The condition can have significant psychological impacts, especially during adolescence, when body image and self-esteem are particularly vulnerable. Some of the psychological impacts include:

  • Low self-confidence and body image issues, resulting from noticeable spinal curvature and postural asymmetry.
  • Anxiety and depression, stemming from social stigma, potential peer rejection, and concerns about physical appearance.
  • Impaired social interactions and limited participation in activities due to insecurity or discomfort.
  • Successful interventions can significantly improve patients’ mental well-being, boosting self-confidence, reducing anxiety, and enhancing social interactions, thus positively impacting their overall quality of life.
  • Psychological support, including counseling, peer support groups, and education, is vital for individuals dealing with the psychological impacts of the condition, ensuring they receive the comprehensive care they need.
Psychological Impacts


In conclusion, the process for treating curvatures of the spine has come a long way over the centuries. From early methods like bracing and spinal fusion to modern approaches like non-surgical techniques and advanced surgical procedures, there have been significant advancements in the field. The integration of technology and research has played a crucial role in improving treatment outcomes and enhancing the quality of life for patients.

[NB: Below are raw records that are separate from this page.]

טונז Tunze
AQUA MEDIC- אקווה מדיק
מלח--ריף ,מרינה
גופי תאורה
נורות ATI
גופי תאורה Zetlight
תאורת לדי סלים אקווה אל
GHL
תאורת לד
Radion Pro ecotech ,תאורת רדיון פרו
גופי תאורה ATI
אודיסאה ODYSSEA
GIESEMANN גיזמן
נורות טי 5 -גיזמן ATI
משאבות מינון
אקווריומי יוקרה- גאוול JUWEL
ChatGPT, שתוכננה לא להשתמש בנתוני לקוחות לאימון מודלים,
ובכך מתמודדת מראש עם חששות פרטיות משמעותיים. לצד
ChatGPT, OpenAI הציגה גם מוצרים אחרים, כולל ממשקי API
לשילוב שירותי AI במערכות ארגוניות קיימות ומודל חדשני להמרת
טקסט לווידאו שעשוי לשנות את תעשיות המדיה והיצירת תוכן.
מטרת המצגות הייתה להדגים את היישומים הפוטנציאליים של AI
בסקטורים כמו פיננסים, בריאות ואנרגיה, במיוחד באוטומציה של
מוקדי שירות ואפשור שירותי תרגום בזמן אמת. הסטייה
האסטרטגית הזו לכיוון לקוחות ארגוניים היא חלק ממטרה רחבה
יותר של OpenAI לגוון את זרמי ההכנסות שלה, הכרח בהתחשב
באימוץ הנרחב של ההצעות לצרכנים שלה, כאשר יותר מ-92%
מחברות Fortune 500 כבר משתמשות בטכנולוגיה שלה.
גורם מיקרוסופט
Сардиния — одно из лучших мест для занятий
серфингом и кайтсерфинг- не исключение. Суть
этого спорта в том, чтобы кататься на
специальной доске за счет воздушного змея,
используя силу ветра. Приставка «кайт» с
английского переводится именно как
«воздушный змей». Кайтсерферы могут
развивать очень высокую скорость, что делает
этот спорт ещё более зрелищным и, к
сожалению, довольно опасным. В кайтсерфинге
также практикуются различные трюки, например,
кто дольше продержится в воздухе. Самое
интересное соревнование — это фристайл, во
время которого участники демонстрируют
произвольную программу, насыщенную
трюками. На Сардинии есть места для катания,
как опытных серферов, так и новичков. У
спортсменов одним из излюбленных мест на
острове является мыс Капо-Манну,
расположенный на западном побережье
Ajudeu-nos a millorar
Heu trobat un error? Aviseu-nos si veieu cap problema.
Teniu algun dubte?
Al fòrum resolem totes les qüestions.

Physiotherapy has also emerged as an effective treatment option, with both traditional and modern techniques yielding positive results. It not only helps in managing the physical aspects of the curve but also addresses the psychological impacts that can accompany the condition.

As we look ahead, there is a promising future for scoliosis treatment. Ongoing research and technological advancements continue to pave the way for innovative approaches that offer improved outcomes and a better quality of life for patients.

If you or a loved one are dealing with a spine curve, it’s important to consult with a healthcare professional to explore the available treatment options and find the best approach for your specific needs. Remember, early detection and intervention can make a significant difference in managing patients effectively.